WHAT YOU SHOULD DO:
Your answer must be the full set of entries, reproduced exactly.

[Start of section]

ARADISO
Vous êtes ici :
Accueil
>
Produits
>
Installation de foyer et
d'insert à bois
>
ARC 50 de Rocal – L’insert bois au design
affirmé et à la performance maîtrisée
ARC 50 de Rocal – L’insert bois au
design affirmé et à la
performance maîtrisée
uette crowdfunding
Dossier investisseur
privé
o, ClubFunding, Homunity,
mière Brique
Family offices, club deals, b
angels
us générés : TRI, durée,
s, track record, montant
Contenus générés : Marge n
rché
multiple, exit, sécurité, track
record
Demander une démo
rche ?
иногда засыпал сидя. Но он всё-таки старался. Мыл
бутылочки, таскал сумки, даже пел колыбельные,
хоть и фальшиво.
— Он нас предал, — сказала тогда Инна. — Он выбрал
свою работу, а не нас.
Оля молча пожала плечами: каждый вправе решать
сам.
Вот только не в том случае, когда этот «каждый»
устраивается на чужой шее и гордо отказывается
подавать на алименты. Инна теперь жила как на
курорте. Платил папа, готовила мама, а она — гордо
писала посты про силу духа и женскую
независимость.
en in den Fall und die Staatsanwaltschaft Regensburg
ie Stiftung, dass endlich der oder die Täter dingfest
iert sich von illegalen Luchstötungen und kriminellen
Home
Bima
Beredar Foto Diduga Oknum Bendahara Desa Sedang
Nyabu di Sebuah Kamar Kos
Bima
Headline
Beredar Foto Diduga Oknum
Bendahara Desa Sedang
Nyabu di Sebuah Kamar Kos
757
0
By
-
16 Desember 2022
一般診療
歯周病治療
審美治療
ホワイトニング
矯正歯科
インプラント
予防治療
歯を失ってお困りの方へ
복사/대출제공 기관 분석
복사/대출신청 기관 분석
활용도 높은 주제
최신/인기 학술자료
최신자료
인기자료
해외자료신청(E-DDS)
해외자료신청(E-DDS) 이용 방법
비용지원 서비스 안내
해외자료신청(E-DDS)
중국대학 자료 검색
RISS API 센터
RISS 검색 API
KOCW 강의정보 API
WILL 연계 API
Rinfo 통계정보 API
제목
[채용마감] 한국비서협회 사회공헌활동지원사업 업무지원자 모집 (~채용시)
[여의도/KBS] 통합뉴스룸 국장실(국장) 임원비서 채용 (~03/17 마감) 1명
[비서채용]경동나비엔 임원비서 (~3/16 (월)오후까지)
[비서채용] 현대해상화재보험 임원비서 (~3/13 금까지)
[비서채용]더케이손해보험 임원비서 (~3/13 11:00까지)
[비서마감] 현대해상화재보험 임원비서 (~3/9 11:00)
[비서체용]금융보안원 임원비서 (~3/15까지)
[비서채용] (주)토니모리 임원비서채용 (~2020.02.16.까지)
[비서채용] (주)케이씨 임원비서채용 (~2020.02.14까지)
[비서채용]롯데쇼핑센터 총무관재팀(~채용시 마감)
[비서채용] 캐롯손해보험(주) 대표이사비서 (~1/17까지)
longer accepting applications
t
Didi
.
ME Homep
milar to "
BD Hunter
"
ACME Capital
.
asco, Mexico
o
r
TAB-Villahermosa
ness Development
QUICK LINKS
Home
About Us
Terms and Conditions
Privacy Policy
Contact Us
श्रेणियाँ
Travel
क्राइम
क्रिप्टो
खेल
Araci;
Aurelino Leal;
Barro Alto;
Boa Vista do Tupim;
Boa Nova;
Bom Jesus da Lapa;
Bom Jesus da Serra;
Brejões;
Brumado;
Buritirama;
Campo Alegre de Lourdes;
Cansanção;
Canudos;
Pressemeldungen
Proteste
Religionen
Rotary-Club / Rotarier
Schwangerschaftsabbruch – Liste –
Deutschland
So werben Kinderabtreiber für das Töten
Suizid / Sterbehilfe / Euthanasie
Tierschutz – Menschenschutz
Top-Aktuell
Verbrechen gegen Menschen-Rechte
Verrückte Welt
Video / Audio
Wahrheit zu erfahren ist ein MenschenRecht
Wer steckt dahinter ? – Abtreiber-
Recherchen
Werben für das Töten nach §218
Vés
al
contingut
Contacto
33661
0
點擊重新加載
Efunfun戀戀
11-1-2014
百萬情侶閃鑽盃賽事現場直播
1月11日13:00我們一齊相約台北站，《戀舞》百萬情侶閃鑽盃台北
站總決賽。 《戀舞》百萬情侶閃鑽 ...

[End of section]

COMPLETED TASK:
ARADISO
Vous êtes ici :
Accueil
>
Produits
>
Installation de foyer et
d'insert à bois
>
ARC 50 de Rocal – L’insert bois au design
affirmé et à la performance maîtrisée
ARC 50 de Rocal – L’insert bois au
design affirmé et à la
performance maîtrisée
uette crowdfunding
Dossier investisseur
privé
o, ClubFunding, Homunity,
mière Brique
Family offices, club deals, b
angels
us générés : TRI, durée,
s, track record, montant
Contenus générés : Marge n
rché
multiple, exit, sécurité, track
record
Demander une démo
rche ?
иногда засыпал сидя. Но он всё-таки старался. Мыл
бутылочки, таскал сумки, даже пел колыбельные,
хоть и фальшиво.
— Он нас предал, — сказала тогда Инна. — Он выбрал
свою работу, а не нас.
Оля молча пожала плечами: каждый вправе решать
сам.
Вот только не в том случае, когда этот «каждый»
устраивается на чужой шее и гордо отказывается
подавать на алименты. Инна теперь жила как на
курорте. Платил папа, готовила мама, а она — гордо
писала посты про силу духа и женскую
независимость.
en in den Fall und die Staatsanwaltschaft Regensburg
ie Stiftung, dass endlich der oder die Täter dingfest
iert sich von illegalen Luchstötungen und kriminellen
Home
Bima
Beredar Foto Diduga Oknum Bendahara Desa Sedang
Nyabu di Sebuah Kamar Kos
Bima
Headline
Beredar Foto Diduga Oknum
Bendahara Desa Sedang
Nyabu di Sebuah Kamar Kos
757
0
By
-
16 Desember 2022
一般診療
歯周病治療
審美治療
ホワイトニング
矯正歯科
インプラント
予防治療
歯を失ってお困りの方へ
복사/대출제공 기관 분석
복사/대출신청 기관 분석
활용도 높은 주제
최신/인기 학술자료
최신자료
인기자료
해외자료신청(E-DDS)
해외자료신청(E-DDS) 이용 방법
비용지원 서비스 안내
해외자료신청(E-DDS)
중국대학 자료 검색
RISS API 센터
RISS 검색 API
KOCW 강의정보 API
WILL 연계 API
Rinfo 통계정보 API
제목
[채용마감] 한국비서협회 사회공헌활동지원사업 업무지원자 모집 (~채용시)
[여의도/KBS] 통합뉴스룸 국장실(국장) 임원비서 채용 (~03/17 마감) 1명
[비서채용]경동나비엔 임원비서 (~3/16 (월)오후까지)
[비서채용] 현대해상화재보험 임원비서 (~3/13 금까지)
[비서채용]더케이손해보험 임원비서 (~3/13 11:00까지)
[비서마감] 현대해상화재보험 임원비서 (~3/9 11:00)
[비서체용]금융보안원 임원비서 (~3/15까지)
[비서채용] (주)토니모리 임원비서채용 (~2020.02.16.까지)
[비서채용] (주)케이씨 임원비서채용 (~2020.02.14까지)
[비서채용]롯데쇼핑센터 총무관재팀(~채용시 마감)
[비서채용] 캐롯손해보험(주) 대표이사비서 (~1/17까지)
longer accepting applications
t
Didi
.
ME Homep
milar to "
BD Hunter
"
ACME Capital
.
asco, Mexico
o
r
TAB-Villahermosa
ness Development
QUICK LINKS
Home
About Us
Terms and Conditions
Privacy Policy
Contact Us
श्रेणियाँ
Travel
क्राइम
क्रिप्टो
खेल
Araci;
Aurelino Leal;
Barro Alto;
Boa Vista do Tupim;
Boa Nova;
Bom Jesus da Lapa;
Bom Jesus da Serra;
Brejões;
Brumado;
Buritirama;
Campo Alegre de Lourdes;
Cansanção;
Canudos;
Pressemeldungen
Proteste
Religionen
Rotary-Club / Rotarier
Schwangerschaftsabbruch – Liste –
Deutschland
So werben Kinderabtreiber für das Töten
Suizid / Sterbehilfe / Euthanasie
Tierschutz – Menschenschutz
Top-Aktuell
Verbrechen gegen Menschen-Rechte
Verrückte Welt
Video / Audio
Wahrheit zu erfahren ist ein MenschenRecht
Wer steckt dahinter ? – Abtreiber-
Recherchen
Werben für das Töten nach §218
Vés
al
contingut
Contacto
33661
0
點擊重新加載
Efunfun戀戀
11-1-2014
百萬情侶閃鑽盃賽事現場直播
1月11日13:00我們一齊相約台北站，《戀舞》百萬情侶閃鑽盃台北
站總決賽。 《戀舞》百萬情侶閃鑽 ...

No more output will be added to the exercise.